Brownface

- Aceitam E-pay? - Perguntou Jerome para a caixa, ao entrarmos no café.

- Aceitamos - respondeu ela.

- Grande sacada, essa do E-pay - aprovou ele, quando nos acomodamos numa mesa no andar superior, longe do barulho e da agitação da rua.

- É prático - repliquei, em tom neutro, enquanto examinava o cardápio. - E é uma iniciativa do governo de Cingapura; tem tudo para dar certo, apesar da campanha publicitária ofensiva...

- Campanha ofensiva? - Indagou Jerome, surpreso.

Puxei meu celular da bolsa e mostrei uma foto de propaganda do E-pay.

- Estas quatro pessoas na foto... dois homens e duas mulheres... foram interpretadas pelo mesmo ator, Dennis Chew; é um comediante popular, aqui em Cingapura - expliquei.

- Bem... sim... vejo que ele está caracterizado com as roupas de alguns grupos étnicos da ilha... há até uma senhora malaia, creio. O que tem isso de ofensivo, Victoria? - Questionou Jerome intrigado.
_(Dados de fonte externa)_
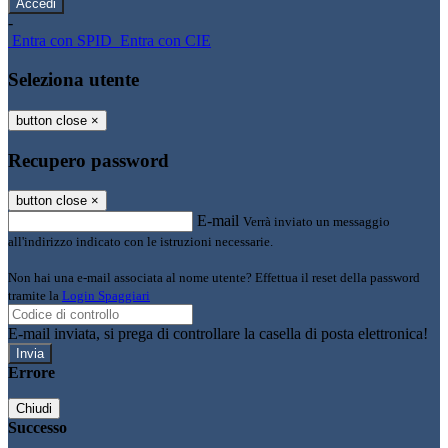
-
Entra con SPID
Entra con CIE
Seleziona utente
button close
×
Recupero password
button close
×
E-mail
Verrà inviato un messaggio
all'indirizzo indicato con le istruzioni necessarie.
Non hai una e-mail associata al nome utente? Effettua il reset della password
tramite la
Login Spaggiari
E-mail inviata, si prega di controllare la casella di posta elettronica!
Errore
Chiudi
Successo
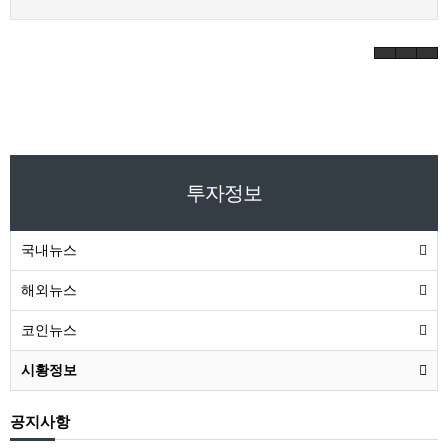
투자정보
국내뉴스
해외뉴스
코인뉴스
시황정보
공지사항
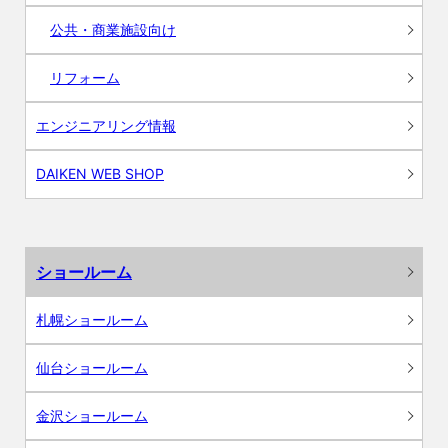
公共・商業施設向け
リフォーム
エンジニアリング情報
DAIKEN WEB SHOP
ショールーム
札幌ショールーム
仙台ショールーム
金沢ショールーム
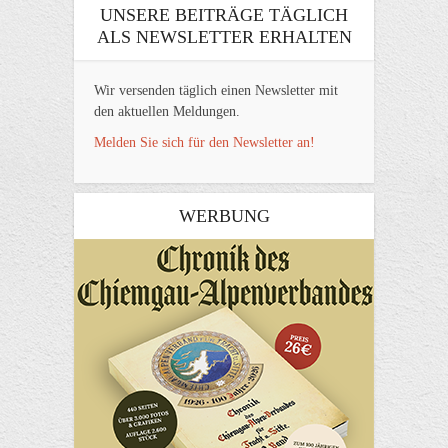
UNSERE BEITRÄGE TÄGLICH
ALS NEWSLETTER ERHALTEN
Wir versenden täglich einen Newsletter mit
den aktuellen Meldungen.
Melden Sie sich für den Newsletter an!
WERBUNG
- Na Austrália não existe tradição de "blackface", Jerome? - Questionei, pondo o cardápio de lado.

- Blackface? Bem... isso acontece mais nos Estados Unidos. E é bem racista, por sinal.
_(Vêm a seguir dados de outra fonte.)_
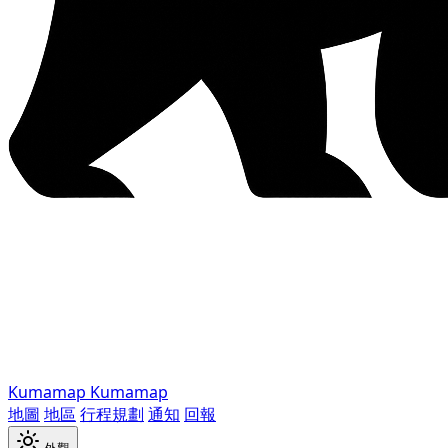
Kumamap
Kumamap
地圖
地區
行程規劃
通知
回報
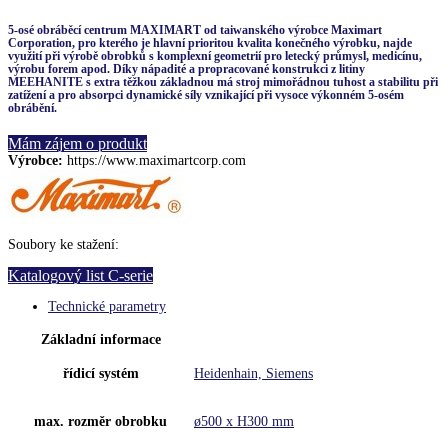
5-osé obráběcí centrum MAXIMART od taiwanského výrobce Maximart
Corporation, pro kterého je hlavní prioritou kvalita konečného výrobku, najde
využití při výrobě obrobků s komplexní geometrií pro letecký průmysl, medicínu,
výrobu forem apod. Díky nápadité a propracované konstrukci z litiny
MEEHANITE s extra těžkou základnou má stroj mimořádnou tuhost a stabilitu při
zatížení a pro absorpci dynamické síly vznikající při vysoce výkonném 5-osém
obrábění.
Mám zájem o produkt
Výrobce:
https://www.maximartcorp.com
Soubory ke stažení:
Katalogový list C-serie
Technické parametry
Základní informace
řídicí systém
Heidenhain, Siemens
max. rozměr obrobku
ø500 x H300 mm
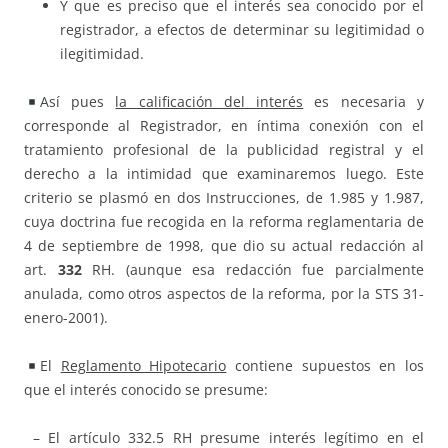
Y que es preciso que el interés sea conocido por el
registrador, a efectos de determinar su legitimidad o
ilegitimidad.
Así pues
la calificación del interés
es necesaria y
corresponde al Registrador, en íntima conexión con el
tratamiento profesional de la publicidad registral y el
derecho a la intimidad que examinaremos luego. Este
criterio se plasmó en dos Instrucciones, de 1.985 y 1.987,
cuya doctrina fue recogida en la reforma reglamentaria de
4 de septiembre de 1998, que dio su actual redacción al
art.
332
RH. (aunque esa redacción fue parcialmente
anulada, como otros aspectos de la reforma, por la STS 31-
enero-2001).
El
Reglamento Hipotecario
contiene supuestos en los
que el interés conocido se presume:
– El artículo 332.5 RH presume interés legítimo en el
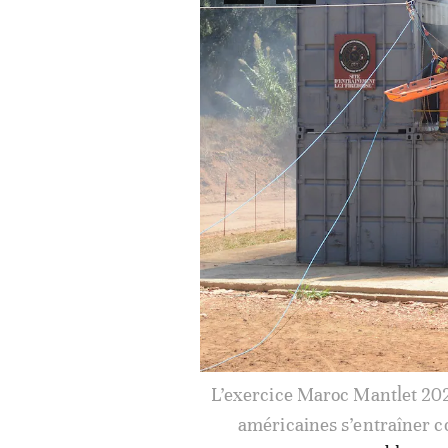
L’exercice Maroc Mantlet 202
américaines s’en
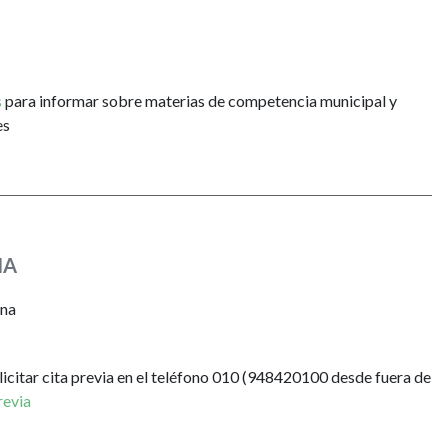
s
para informar sobre materias de competencia municipal y
es
NA
ona
licitar cita previa en el teléfono 010 (948420100 desde fuera de
revia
Só então entendeu o que eu estava querendo dizer.

- Ah... esse Dennis Chew... ele escureceu o rosto para fazer alguns desses personagens?

- Sim - aquiesci. - Talvez não dê para caracterizar como "blackface", está mais para "brownface", mas pode ter certeza de que as minorias de Cingapura sentiram-se ofendidas. Sei disso porque sou de uma minoria, e é desagradável o modo como os chineses nos tratam: cidadãos de segunda classe, objeto de zombaria.
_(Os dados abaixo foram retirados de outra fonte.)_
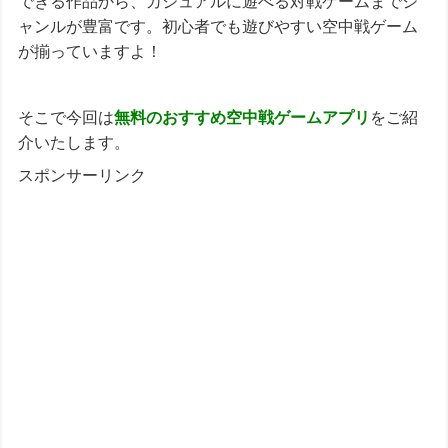
できる作品から、カジュアルに遊べる対戦ゲームまでジ
ャンルが豊富です。初心者でも遊びやすい空中戦ゲーム
が揃っていますよ！
そこで今回は
無料のおすすめ
空中戦ゲームアプリ
をご紹
介いたします。
スポンサーリンク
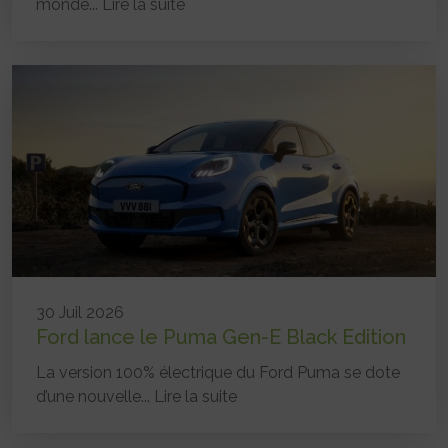
monde...
Lire la suite
30 Juil 2026
Ford lance le Puma Gen-E Black Edition
La version 100% électrique du Ford Puma se dote
d’une nouvelle...
Lire la suite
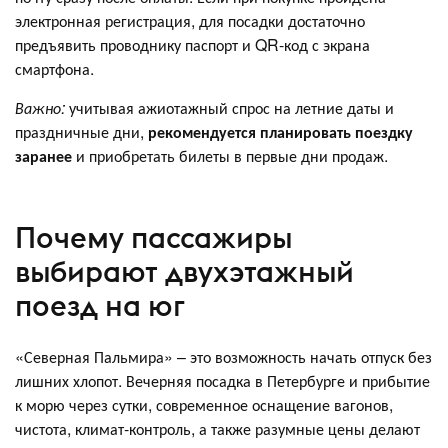
электронная регистрация, для посадки достаточно
предъявить проводнику паспорт и QR-код с экрана
смартфона.
Важно:
учитывая ажиотажный спрос на летние даты и
праздничные дни,
рекомендуется планировать поездку
заранее
и приобретать билеты в первые дни продаж.
Почему пассажиры
выбирают двухэтажный
поезд на юг
«Северная Пальмира» – это возможность начать отпуск без
лишних хлопот. Вечерняя посадка в Петербурге и прибытие
к морю через сутки, современное оснащение вагонов,
чистота, климат-контроль, а также разумные цены делают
Jerome pareceu-me realmente consternado. Quase tive pena dele.

- Não sei como alguém poderia pensar isso de você, Victoria. É tão bonita!

- Grata pela parte que me toca, mas passei a minha vida toda escutando gracejos pela minha pele escura, meus traços ocidentais, e por ser de uma minoria dentre as minorias, os kristáng - retruquei. - Um governo que supostamente está preocupado com a harmonia racial e a multiculturalidade, jamais poderia ter permitido este tipo de ofensa.

E como Jerome continuasse melindrado, achei por bem concluir a história.

- A campanha saiu do ar. E a executiva responsável por ela, demitiu-se da agência de publicidade.

- Puxa, que alívio! - Redarguiu ele, parecendo tirar um peso dos ombros. - Isso resolve tudo, espero.

- Resolve - concordei. - Até que surja a próxima provocação do "Privilégio Chinês".

E voltando minha atenção novamente para o cardápio:

- Esta torta de chocolate vegana daqui, é do outro mundo. Você precisa provar!